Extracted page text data
---
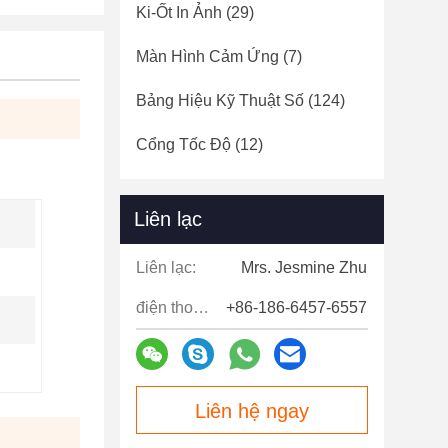
Ki-Ốt In Ảnh
(29)
Màn Hình Cảm Ứng
(7)
Bảng Hiệu Kỹ Thuật Số
(124)
Cổng Tốc Độ
(12)
Liên lạc
Liên lạc:
Mrs. Jesmine Zhu
điện thoại:
+86-186-6457-6557
Liên hệ ngay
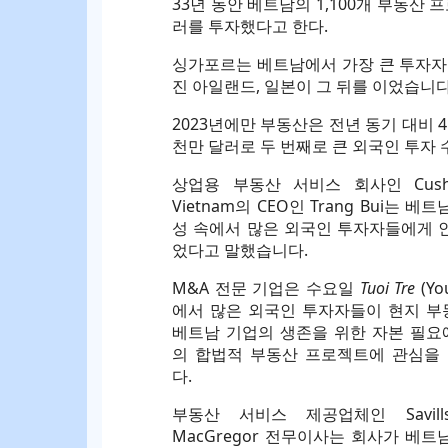
33년 동안 베트남의 1,100개 부동산 
러를 투자했다고 한다.
싱가포르는 베트남에서 가장 큰 투자자로
진 아일랜드, 일본이 그 뒤를 이었습니다
2023년에만 부동산은 전년 동기 대비 4.
천만 달러로 두 번째로 큰 외국인 투자
상업용 부동산 서비스 회사인 Cushma
Vietnam의 CEO인 Trang Bui는 
성 속에서 많은 외국인 투자자들에게 
었다고 말했습니다.
M&A 전문 기업은 수요일
Tuoi Tre
(Y
에서 많은 외국인 투자자들이 현지 부
베트남 기업의 생존을 위한 자본 필요
의 합법적 부동산 프로젝트에 관심을
다.
부동산 서비스 제공업체인 Savills 
MacGregor 전무이사는 회사가 베트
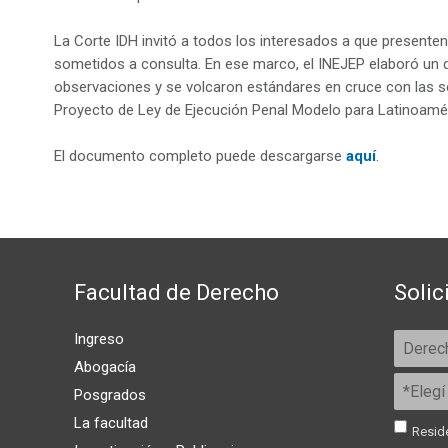
La Corte IDH invitó a todos los interesados a que presenten
sometidos a consulta. En ese marco, el INEJEP elaboró un
observaciones y se volcaron estándares en cruce con las so
Proyecto de Ley de Ejecución Penal Modelo para Latinoamér
El documento completo puede descargarse
aquí
.
Facultad de Derecho
Solic
Ingreso
Abogacía
Posgrados
La facultad
Reside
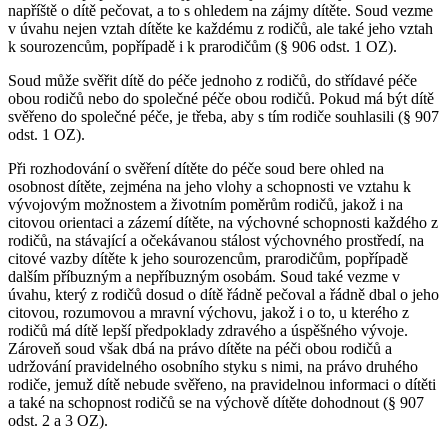
napříště o dítě pečovat, a to s ohledem na zájmy dítěte. Soud vezme
v úvahu nejen vztah dítěte ke každému z rodičů, ale také jeho vztah
k sourozencům, popřípadě i k prarodičům (§ 906 odst. 1 OZ).
Soud může svěřit dítě do péče jednoho z rodičů, do střídavé péče
obou rodičů nebo do společné péče obou rodičů. Pokud má být dítě
svěřeno do společné péče, je třeba, aby s tím rodiče souhlasili (§ 907
odst. 1 OZ).
Při rozhodování o svěření dítěte do péče soud bere ohled na
osobnost dítěte, zejména na jeho vlohy a schopnosti ve vztahu k
vývojovým možnostem a životním poměrům rodičů, jakož i na
citovou orientaci a zázemí dítěte, na výchovné schopnosti každého z
rodičů, na stávající a očekávanou stálost výchovného prostředí, na
citové vazby dítěte k jeho sourozencům, prarodičům, popřípadě
dalším příbuzným a nepříbuzným osobám. Soud také vezme v
úvahu, který z rodičů dosud o dítě řádně pečoval a řádně dbal o jeho
citovou, rozumovou a mravní výchovu, jakož i o to, u kterého z
rodičů má dítě lepší předpoklady zdravého a úspěšného vývoje.
Zároveň soud však dbá na právo dítěte na péči obou rodičů a
udržování pravidelného osobního styku s nimi, na právo druhého
rodiče, jemuž dítě nebude svěřeno, na pravidelnou informaci o dítěti
a také na schopnost rodičů se na výchově dítěte dohodnout (§ 907
odst. 2 a 3 OZ).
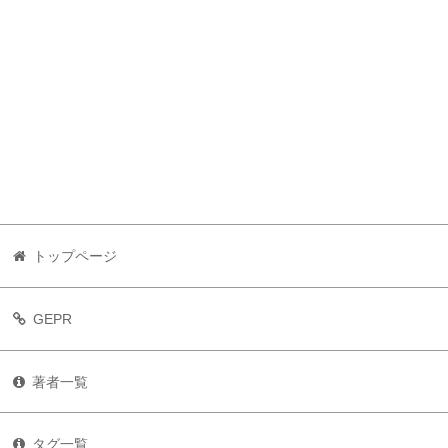
トップページ
GEPR
著者一覧
タグ一覧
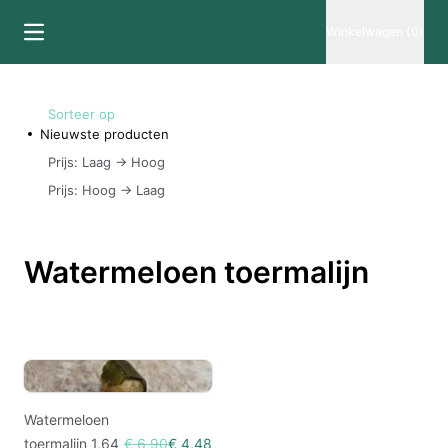
Winkelwagen (0)
Sorteer op
Nieuwste producten
Prijs: Laag -> Hoog
Prijs: Hoog -> Laag
Watermeloen toermalijn
Watermeloen
toermalijn 1,64
€ 6,90
€ 4,48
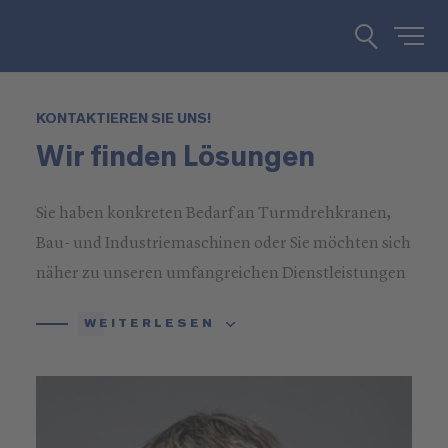
KONTAKTIEREN SIE UNS!
Wir finden Lösungen
Sie haben konkreten Bedarf an Turmdrehkranen,
Bau- und Industriemaschinen oder Sie möchten sich
näher zu unseren umfangreichen Dienstleistungen
informieren? Rufen Sie uns an oder schreiben Sie
WEITERLESEN
uns!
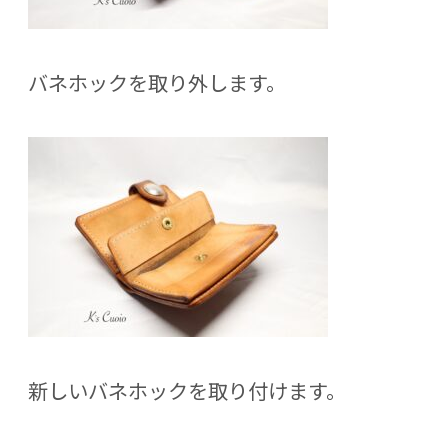
バネホックを取り外します。
新しいバネホックを取り付けます。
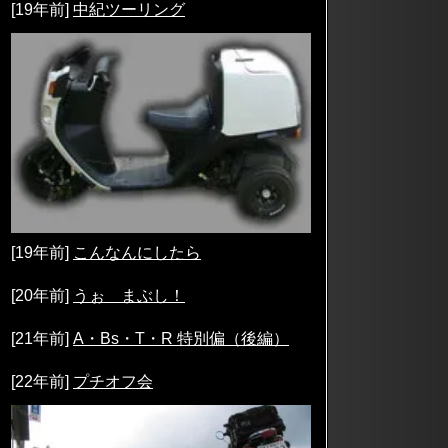
[19年前]
中紀ツーリング
[19年前]
こんなんにしたら
[20年前]
うぉ まぶし！
[21年前]
A・Bs・T・R 特別偏（後編）
[22年前]
プチオフ会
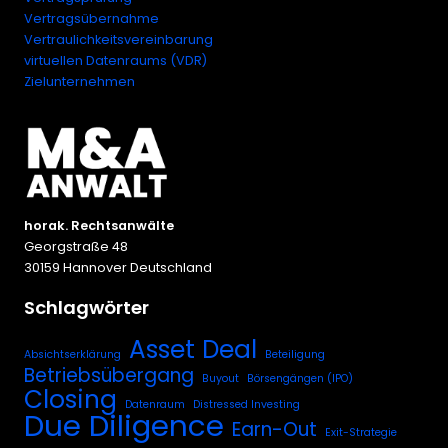
Vertragsübernahme
Vertraulichkeitsvereinbarung
virtuellen Datenraums (VDR)
Zielunternehmen
horak. Rechtsanwälte
Georgstraße 48
30159 Hannover Deutschland
Schlagwörter
Asset Deal
Absichtserklärung
Beteiligung
Betriebsübergang
Buyout
Börsengängen (IPO)
Closing
Datenraum
Distressed Investing
Due Diligence
Earn-Out
Exit-Strategie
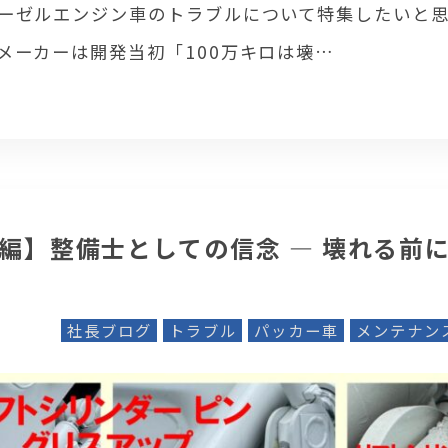
ーゼルエンジン車のトラブルについて特集したいと
メーカーは開発当初「100万キロは壊…
編】整備士としての信念 ― 壊れる前
社長ブログ
トラブル
パッカー車
メンテナン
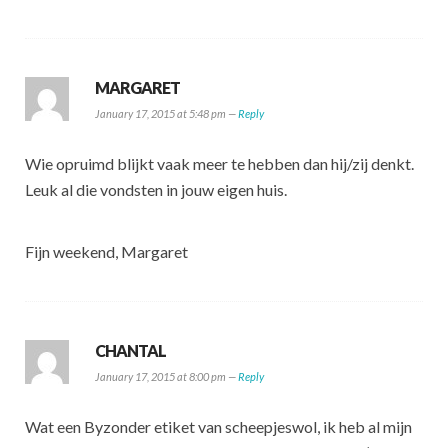
MARGARET
January 17, 2015 at 5:48 pm —
Reply
Wie opruimd blijkt vaak meer te hebben dan hij/zij denkt.
Leuk al die vondsten in jouw eigen huis.
Fijn weekend, Margaret
CHANTAL
January 17, 2015 at 8:00 pm —
Reply
Wat een Byzonder etiket van scheepjeswol, ik heb al mijn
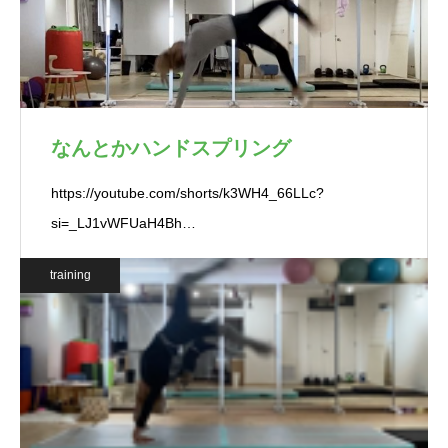
なんとかハンドスプリング
https://youtube.com/shorts/k3WH4_66LLc?
si=_LJ1vWFUaH4Bh…
training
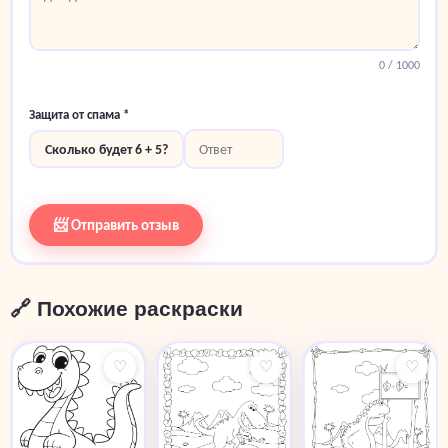
0
/ 1000
Защита от спама *
Сколько будет 6 + 5?
📨 Отправить отзыв
🔗 Похожие раскраски
♡
♡
♡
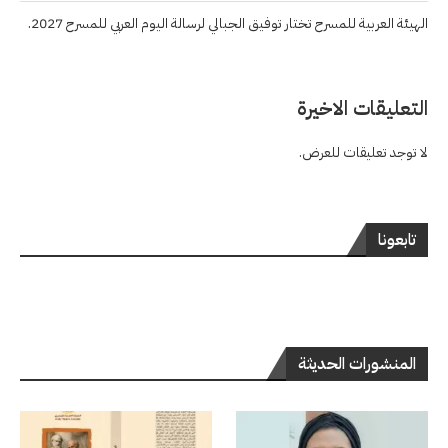
الهيئة العربية للمسرح تختار توفيق الجبالي لرسالة اليوم العربي للمسرح 2027.
التعليقات الاخيرة
لا توجد تعليقات للعرض.
تابعونا
المنشورات الحديثة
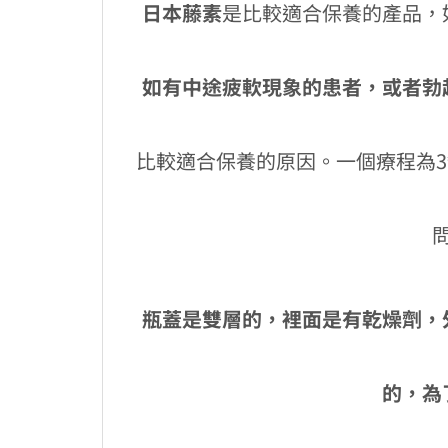
日本藤素
是比較適合保養的產品，
如有中途疲軟現象的患者，或者勃
比較適合保養的原因。一個療程為3
瓶蓋是雙層的，裡面是有乾燥劑，
的，為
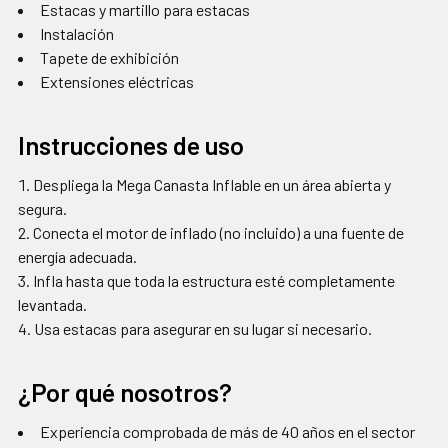
Estacas y martillo para estacas
Instalación
Tapete de exhibición
Extensiones eléctricas
Instrucciones de uso
Despliega la Mega Canasta Inflable en un área abierta y
segura.
Conecta el motor de inflado (no incluido) a una fuente de
energía adecuada.
Infla hasta que toda la estructura esté completamente
levantada.
Usa estacas para asegurar en su lugar si necesario.
¿Por qué nosotros?
Experiencia comprobada de más de 40 años en el sector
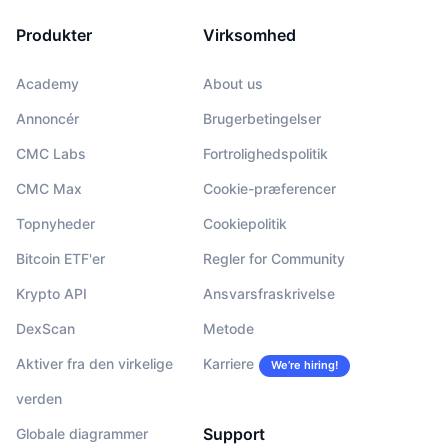
Produkter
Virksomhed
Academy
About us
Annoncér
Brugerbetingelser
CMC Labs
Fortrolighedspolitik
CMC Max
Cookie-præferencer
Topnyheder
Cookiepolitik
Bitcoin ETF'er
Regler for Community
Krypto API
Ansvarsfraskrivelse
DexScan
Metode
Aktiver fra den virkelige
Karriere
We’re hiring!
verden
Support
Globale diagrammer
---
**What you have to do**
Print exactly the lines from the first line of the records above through the line containing "observaciones y se", both included, and leave the pictures out.

**Response to the task**
Ki-Ốt In Ảnh
(29)
Màn Hình Cảm Ứng
(7)
Bảng Hiệu Kỹ Thuật Số
(124)
Cổng Tốc Độ
(12)
Liên lạc
Liên lạc:
Mrs. Jesmine Zhu
điện thoại:
+86-186-6457-6557
Liên hệ ngay
33년 동안 베트남의 1,100개 부동산 
러를 투자했다고 한다.
싱가포르는 베트남에서 가장 큰 투자자로
진 아일랜드, 일본이 그 뒤를 이었습니다
2023년에만 부동산은 전년 동기 대비 4.
천만 달러로 두 번째로 큰 외국인 투자
상업용 부동산 서비스 회사인 Cushma
Vietnam의 CEO인 Trang Bui는 
성 속에서 많은 외국인 투자자들에게 
었다고 말했습니다.
M&A 전문 기업은 수요일
Tuoi Tre
(Y
에서 많은 외국인 투자자들이 현지 부
베트남 기업의 생존을 위한 자본 필요
의 합법적 부동산 프로젝트에 관심을
다.
부동산 서비스 제공업체인 Savills 
MacGregor 전무이사는 회사가 베트
La Corte IDH invitó a todos los interesados a que presenten
sometidos a consulta. En ese marco, el INEJEP elaboró un
observaciones y se volcaron estándares en cruce con las so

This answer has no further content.